Task: Your copy of the entries below should hold exactly the lines from the one containing "vienen de la" to the one containing "đảm bảo chất lượng thuốc trong quá trình vận", inclusive, and no pictures.

----------

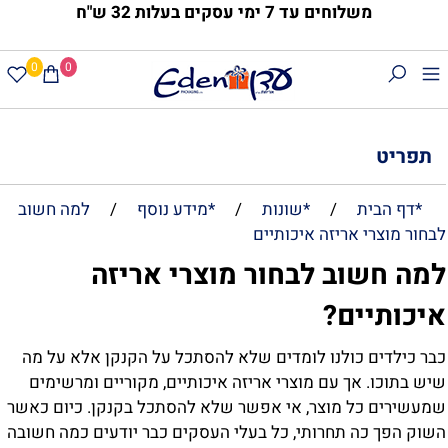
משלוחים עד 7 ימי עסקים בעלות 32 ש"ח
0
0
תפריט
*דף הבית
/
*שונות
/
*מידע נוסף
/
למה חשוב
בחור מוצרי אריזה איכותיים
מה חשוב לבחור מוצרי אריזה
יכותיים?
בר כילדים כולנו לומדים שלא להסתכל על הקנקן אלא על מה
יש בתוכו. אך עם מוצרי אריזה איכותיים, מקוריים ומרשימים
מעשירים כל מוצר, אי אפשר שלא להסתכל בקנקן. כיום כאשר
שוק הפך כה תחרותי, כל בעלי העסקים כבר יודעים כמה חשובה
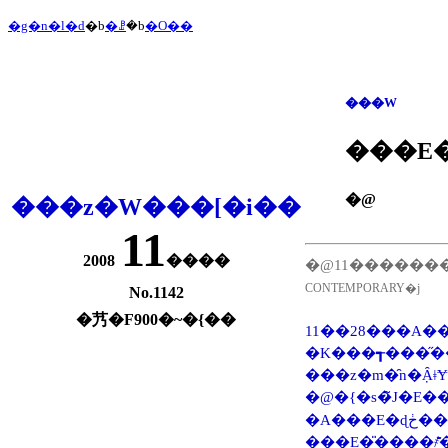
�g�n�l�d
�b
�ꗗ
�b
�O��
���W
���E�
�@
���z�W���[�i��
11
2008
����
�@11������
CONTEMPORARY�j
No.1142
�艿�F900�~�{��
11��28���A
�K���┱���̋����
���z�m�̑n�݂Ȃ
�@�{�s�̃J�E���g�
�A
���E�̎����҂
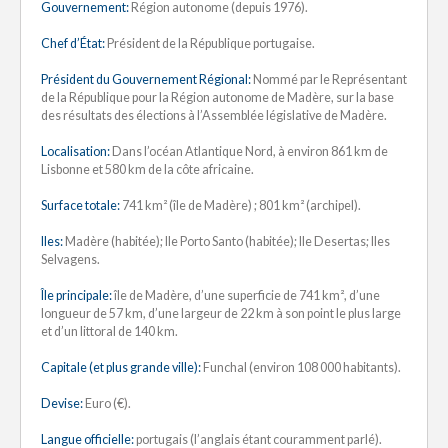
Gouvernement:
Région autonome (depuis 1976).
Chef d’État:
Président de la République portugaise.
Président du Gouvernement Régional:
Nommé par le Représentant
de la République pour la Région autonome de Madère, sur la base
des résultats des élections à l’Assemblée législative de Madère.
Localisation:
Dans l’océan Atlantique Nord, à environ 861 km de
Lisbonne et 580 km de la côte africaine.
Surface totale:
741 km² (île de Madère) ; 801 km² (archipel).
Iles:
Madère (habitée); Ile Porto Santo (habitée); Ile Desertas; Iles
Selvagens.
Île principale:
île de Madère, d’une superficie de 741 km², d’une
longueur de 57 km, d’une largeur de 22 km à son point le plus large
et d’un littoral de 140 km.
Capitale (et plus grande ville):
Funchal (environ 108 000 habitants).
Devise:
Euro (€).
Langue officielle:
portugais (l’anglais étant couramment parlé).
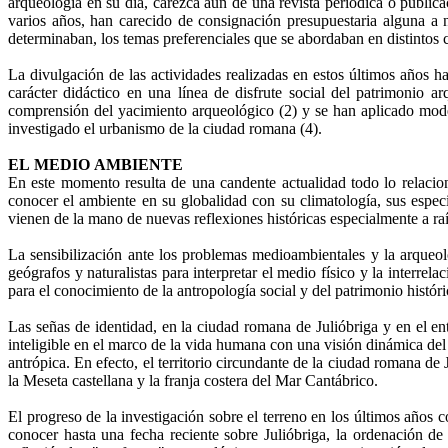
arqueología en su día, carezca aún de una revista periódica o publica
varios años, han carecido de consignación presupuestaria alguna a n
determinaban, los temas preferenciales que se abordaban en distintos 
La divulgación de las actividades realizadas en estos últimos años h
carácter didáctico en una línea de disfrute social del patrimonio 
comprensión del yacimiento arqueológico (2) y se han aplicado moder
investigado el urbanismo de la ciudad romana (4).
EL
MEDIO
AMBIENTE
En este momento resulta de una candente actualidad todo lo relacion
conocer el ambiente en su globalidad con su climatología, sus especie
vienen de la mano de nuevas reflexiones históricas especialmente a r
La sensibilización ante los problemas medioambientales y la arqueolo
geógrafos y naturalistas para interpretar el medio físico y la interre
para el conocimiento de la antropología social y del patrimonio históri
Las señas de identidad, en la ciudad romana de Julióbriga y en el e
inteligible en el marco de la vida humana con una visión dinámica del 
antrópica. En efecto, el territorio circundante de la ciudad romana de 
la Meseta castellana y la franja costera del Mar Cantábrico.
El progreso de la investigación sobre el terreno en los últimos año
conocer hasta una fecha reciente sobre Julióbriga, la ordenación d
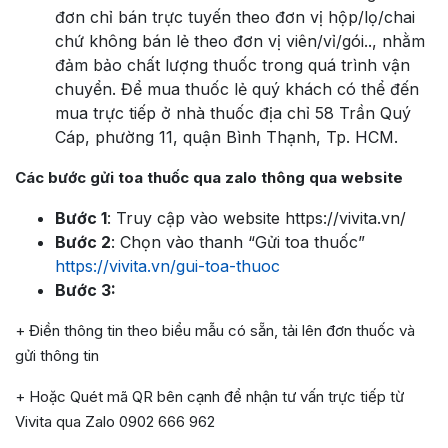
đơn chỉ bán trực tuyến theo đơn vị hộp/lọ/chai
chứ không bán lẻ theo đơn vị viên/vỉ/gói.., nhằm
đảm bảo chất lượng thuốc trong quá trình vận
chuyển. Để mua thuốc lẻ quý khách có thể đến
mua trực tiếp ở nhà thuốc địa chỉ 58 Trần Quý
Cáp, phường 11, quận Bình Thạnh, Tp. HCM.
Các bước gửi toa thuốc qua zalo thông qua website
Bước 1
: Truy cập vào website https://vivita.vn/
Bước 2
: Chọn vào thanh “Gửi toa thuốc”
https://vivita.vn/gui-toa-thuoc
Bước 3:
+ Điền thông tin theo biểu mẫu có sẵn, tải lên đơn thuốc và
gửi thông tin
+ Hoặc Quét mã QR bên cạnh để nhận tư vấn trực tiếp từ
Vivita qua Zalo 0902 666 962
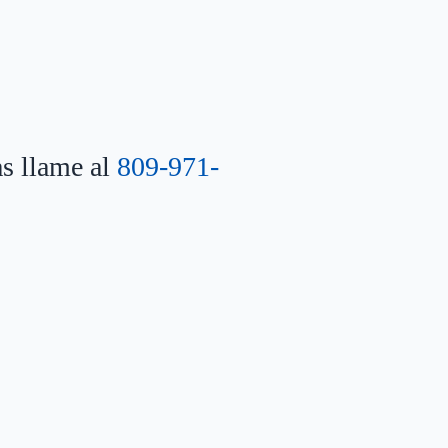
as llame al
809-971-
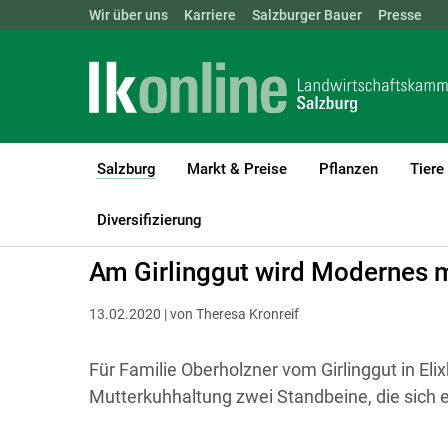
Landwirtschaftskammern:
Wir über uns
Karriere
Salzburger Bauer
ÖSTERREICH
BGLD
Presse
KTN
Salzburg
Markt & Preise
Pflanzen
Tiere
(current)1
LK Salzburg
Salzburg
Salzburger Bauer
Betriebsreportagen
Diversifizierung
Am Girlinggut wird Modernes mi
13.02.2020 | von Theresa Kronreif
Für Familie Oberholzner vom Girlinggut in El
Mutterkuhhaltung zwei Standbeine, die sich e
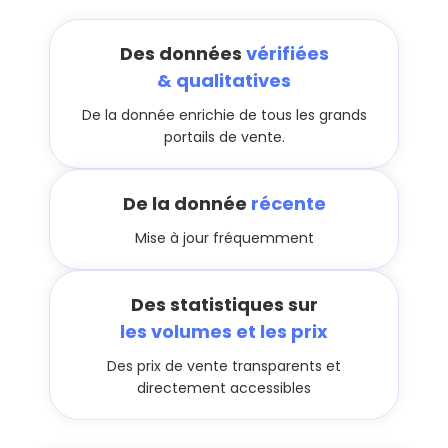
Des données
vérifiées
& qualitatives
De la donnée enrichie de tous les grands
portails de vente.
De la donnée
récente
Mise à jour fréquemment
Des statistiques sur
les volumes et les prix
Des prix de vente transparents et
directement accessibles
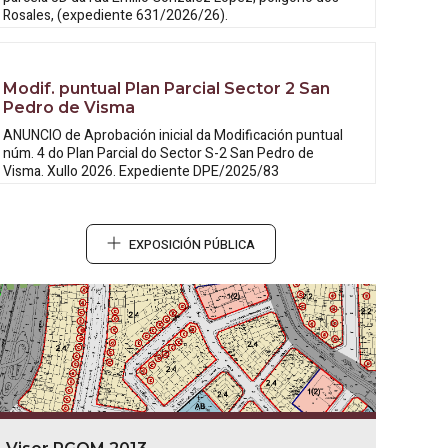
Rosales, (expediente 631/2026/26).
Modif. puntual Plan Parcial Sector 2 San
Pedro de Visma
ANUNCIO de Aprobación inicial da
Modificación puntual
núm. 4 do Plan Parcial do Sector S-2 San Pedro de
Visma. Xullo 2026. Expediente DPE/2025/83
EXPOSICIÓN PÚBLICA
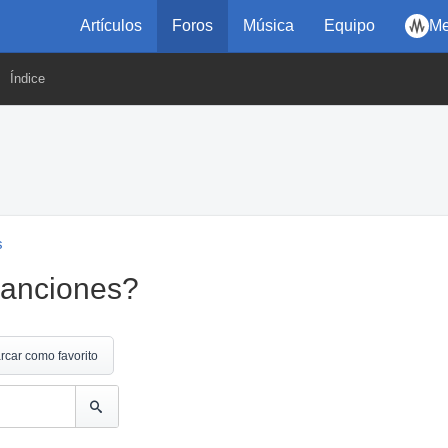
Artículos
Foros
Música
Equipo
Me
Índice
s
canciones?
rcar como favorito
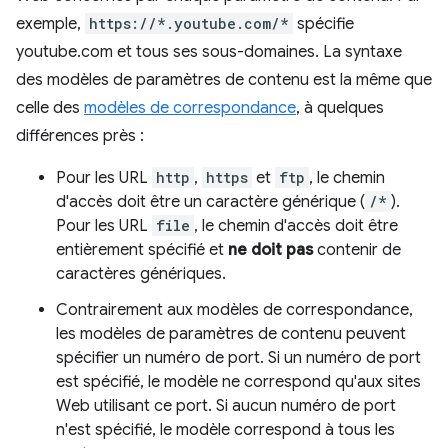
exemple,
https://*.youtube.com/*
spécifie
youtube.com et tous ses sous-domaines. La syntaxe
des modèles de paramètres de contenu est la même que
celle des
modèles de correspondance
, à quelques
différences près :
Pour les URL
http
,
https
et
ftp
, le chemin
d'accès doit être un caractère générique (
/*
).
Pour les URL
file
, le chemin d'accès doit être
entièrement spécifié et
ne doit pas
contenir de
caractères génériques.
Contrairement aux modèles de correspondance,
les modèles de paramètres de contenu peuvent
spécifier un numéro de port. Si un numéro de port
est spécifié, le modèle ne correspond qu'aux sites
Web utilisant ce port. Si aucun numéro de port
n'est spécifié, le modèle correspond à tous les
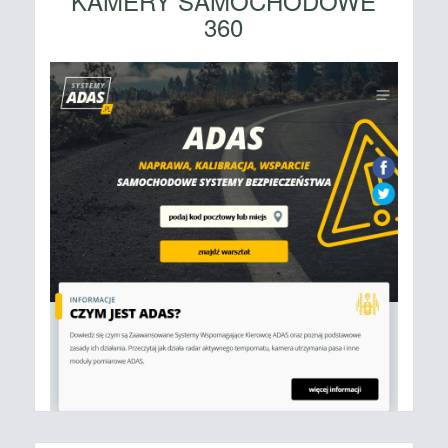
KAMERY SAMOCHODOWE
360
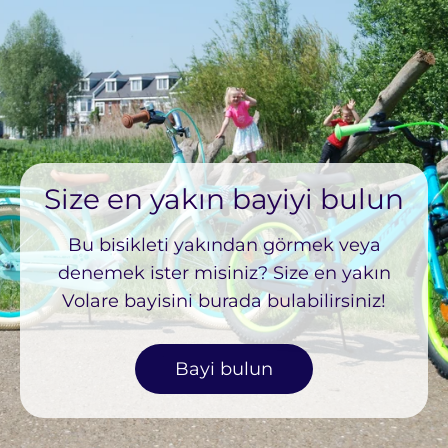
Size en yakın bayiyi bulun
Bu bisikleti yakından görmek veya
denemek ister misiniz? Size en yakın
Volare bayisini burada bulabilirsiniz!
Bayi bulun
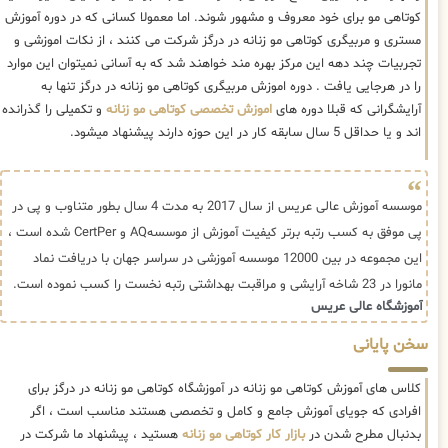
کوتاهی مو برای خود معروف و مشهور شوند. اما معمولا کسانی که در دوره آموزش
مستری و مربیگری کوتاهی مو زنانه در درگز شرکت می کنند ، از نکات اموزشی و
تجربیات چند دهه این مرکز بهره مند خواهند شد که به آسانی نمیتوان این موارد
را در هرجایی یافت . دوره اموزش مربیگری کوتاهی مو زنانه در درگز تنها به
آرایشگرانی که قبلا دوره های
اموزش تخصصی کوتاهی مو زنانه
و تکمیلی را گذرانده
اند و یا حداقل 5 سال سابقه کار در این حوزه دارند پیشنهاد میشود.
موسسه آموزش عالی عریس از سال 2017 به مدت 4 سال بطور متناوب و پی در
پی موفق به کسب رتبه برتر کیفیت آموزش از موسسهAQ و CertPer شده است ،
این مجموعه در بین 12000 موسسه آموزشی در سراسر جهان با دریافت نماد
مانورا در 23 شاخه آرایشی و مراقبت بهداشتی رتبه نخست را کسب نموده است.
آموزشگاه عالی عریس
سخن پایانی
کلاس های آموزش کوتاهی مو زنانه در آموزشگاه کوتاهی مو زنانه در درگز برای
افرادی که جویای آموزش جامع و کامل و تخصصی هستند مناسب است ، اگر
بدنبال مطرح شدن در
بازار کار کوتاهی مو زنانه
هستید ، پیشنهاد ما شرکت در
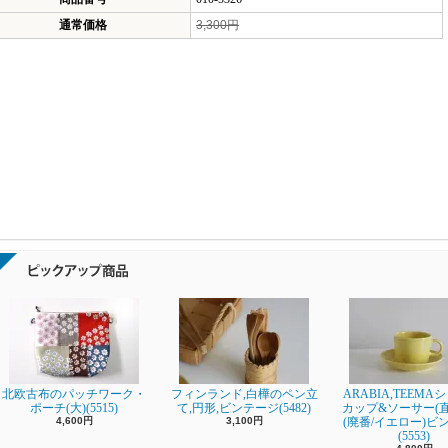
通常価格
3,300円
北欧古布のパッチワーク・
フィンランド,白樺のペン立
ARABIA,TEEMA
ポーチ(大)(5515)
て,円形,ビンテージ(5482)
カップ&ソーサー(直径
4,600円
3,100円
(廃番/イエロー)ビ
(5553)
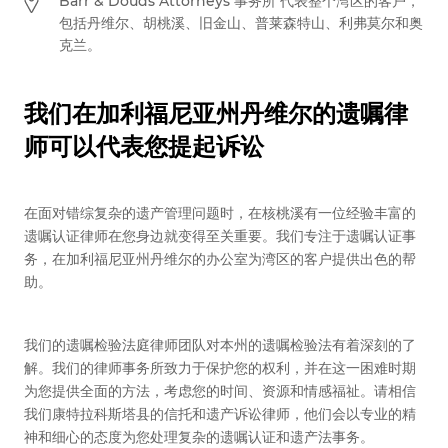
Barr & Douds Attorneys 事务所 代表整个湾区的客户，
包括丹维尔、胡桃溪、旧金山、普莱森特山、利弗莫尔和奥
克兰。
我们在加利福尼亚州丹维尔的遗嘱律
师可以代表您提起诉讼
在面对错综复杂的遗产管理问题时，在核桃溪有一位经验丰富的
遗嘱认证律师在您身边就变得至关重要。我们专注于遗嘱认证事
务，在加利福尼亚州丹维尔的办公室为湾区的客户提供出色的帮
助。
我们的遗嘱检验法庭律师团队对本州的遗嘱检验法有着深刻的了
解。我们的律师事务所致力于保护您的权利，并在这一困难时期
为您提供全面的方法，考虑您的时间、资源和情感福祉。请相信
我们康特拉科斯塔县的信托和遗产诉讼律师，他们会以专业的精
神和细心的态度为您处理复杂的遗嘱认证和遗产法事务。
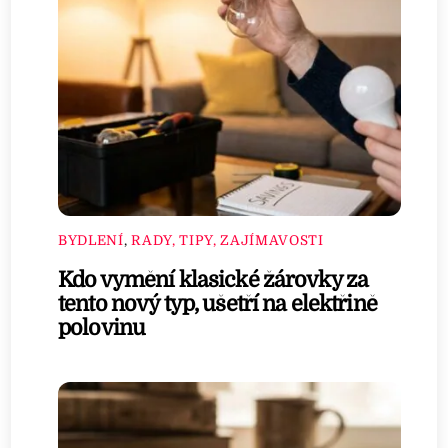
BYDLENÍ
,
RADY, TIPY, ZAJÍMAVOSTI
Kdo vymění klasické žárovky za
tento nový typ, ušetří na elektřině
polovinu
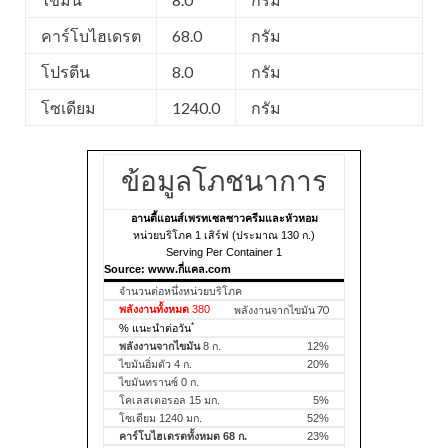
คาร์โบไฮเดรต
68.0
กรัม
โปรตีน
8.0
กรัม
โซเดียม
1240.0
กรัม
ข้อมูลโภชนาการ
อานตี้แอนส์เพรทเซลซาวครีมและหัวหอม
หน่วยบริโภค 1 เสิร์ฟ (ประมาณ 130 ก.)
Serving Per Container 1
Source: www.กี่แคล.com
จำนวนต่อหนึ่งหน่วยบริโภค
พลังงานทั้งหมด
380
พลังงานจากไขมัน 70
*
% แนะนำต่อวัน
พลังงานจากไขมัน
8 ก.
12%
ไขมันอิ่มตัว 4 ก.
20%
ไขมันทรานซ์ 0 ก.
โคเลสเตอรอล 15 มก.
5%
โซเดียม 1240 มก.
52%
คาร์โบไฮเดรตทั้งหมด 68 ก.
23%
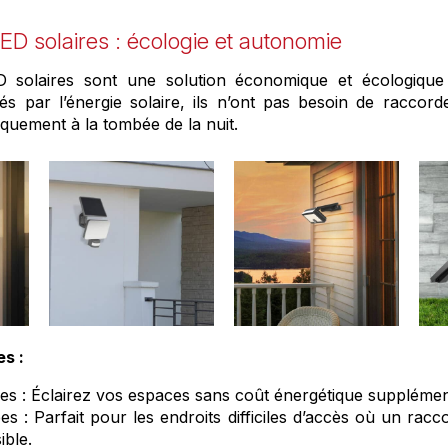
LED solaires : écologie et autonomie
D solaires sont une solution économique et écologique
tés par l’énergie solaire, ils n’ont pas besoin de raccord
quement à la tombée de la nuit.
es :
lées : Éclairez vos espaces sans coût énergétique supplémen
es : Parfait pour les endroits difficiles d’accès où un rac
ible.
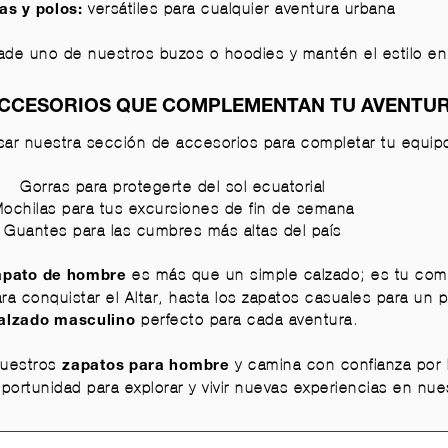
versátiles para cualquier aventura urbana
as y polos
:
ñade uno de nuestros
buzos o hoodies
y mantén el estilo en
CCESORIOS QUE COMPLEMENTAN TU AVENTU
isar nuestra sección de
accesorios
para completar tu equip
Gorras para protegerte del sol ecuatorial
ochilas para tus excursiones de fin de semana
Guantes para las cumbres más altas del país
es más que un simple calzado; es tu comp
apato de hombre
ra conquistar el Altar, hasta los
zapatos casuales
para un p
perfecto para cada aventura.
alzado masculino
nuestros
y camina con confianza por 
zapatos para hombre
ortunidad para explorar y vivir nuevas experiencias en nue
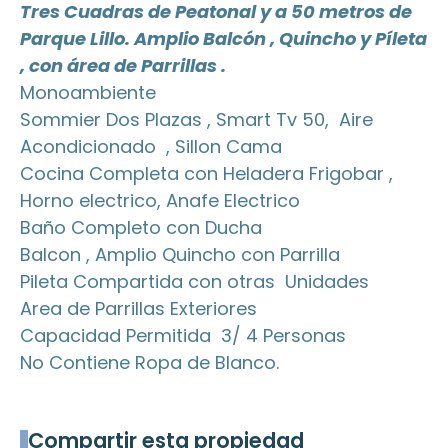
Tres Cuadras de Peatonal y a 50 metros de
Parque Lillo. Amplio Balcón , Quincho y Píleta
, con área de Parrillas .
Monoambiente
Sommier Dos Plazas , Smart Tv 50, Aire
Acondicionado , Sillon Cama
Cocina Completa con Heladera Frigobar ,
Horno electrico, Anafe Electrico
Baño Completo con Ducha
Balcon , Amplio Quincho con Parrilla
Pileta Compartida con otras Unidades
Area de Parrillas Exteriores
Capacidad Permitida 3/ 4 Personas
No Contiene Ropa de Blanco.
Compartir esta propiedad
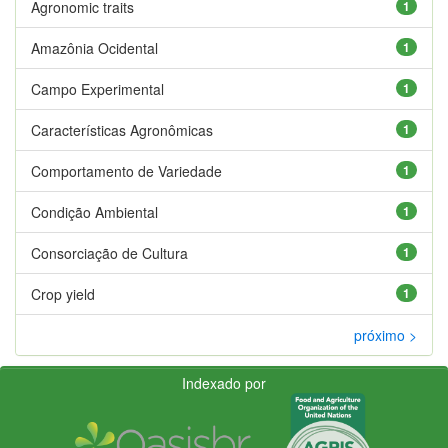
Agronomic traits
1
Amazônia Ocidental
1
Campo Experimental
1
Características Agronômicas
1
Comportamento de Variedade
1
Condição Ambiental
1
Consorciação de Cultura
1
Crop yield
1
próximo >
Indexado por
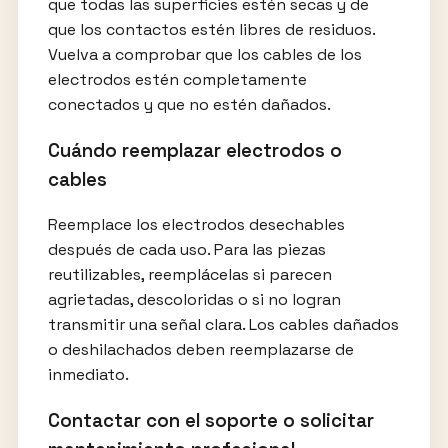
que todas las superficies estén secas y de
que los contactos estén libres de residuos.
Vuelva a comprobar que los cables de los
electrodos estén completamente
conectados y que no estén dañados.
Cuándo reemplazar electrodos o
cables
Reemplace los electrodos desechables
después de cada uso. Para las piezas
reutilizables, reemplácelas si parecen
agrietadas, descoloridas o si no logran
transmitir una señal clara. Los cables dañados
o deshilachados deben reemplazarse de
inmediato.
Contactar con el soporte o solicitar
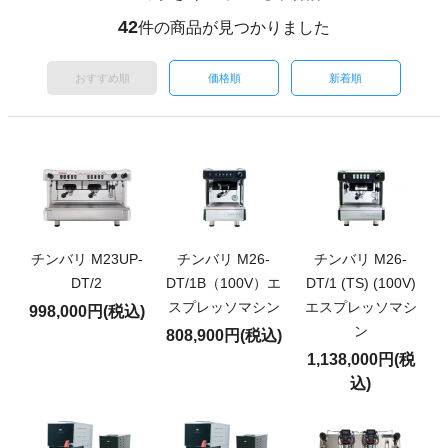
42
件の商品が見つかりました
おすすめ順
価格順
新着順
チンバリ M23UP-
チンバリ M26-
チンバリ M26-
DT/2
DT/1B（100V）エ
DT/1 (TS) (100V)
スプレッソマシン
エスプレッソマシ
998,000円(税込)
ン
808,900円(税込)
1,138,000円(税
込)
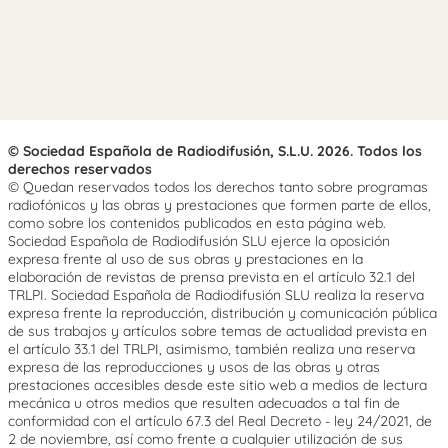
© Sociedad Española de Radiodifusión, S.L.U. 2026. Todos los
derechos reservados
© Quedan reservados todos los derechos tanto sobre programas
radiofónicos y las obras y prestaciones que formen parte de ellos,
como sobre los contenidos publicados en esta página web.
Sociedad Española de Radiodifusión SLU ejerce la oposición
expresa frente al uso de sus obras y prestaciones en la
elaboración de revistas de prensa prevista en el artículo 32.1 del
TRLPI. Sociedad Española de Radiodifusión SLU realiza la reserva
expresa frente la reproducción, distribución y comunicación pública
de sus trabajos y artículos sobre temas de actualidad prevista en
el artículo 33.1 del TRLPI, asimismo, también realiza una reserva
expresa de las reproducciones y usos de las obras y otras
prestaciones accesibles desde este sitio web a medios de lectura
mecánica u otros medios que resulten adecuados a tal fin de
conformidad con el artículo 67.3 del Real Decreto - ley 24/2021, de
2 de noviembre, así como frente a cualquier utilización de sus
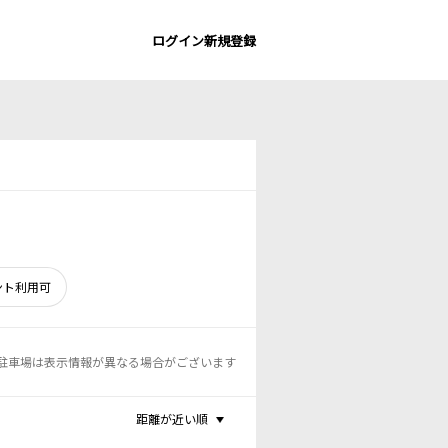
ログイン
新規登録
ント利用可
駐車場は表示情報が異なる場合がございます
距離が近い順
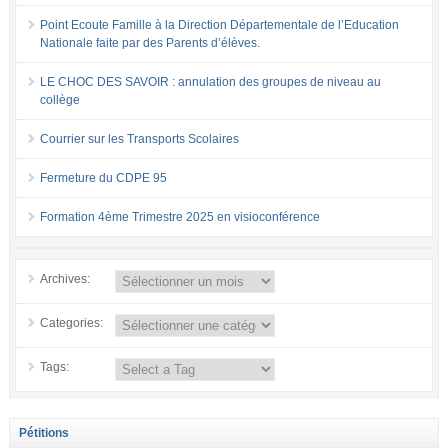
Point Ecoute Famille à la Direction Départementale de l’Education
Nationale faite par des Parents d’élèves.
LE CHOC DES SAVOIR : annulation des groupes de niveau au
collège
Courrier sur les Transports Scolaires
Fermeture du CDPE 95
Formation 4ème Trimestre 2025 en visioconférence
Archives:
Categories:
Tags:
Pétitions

----------

Answer box:
vienen de la mano de nuevas reflexiones históricas especialmente a r
La sensibilización ante los problemas medioambientales y la arqueolo
geógrafos y naturalistas para interpretar el medio físico y la interre
para el conocimiento de la antropología social y del patrimonio históri
Las señas de identidad, en la ciudad romana de Julióbriga y en el e
inteligible en el marco de la vida humana con una visión dinámica del 
antrópica. En efecto, el territorio circundante de la ciudad romana de 
la Meseta castellana y la franja costera del Mar Cantábrico.
El progreso de la investigación sobre el terreno en los últimos año
conocer hasta una fecha reciente sobre Julióbriga, la ordenación d
đơn chỉ bán trực tuyến theo đơn vị hộp/lọ/chai
chứ không bán lẻ theo đơn vị viên/vỉ/gói.., nhằm
đảm bảo chất lượng thuốc trong quá trình vận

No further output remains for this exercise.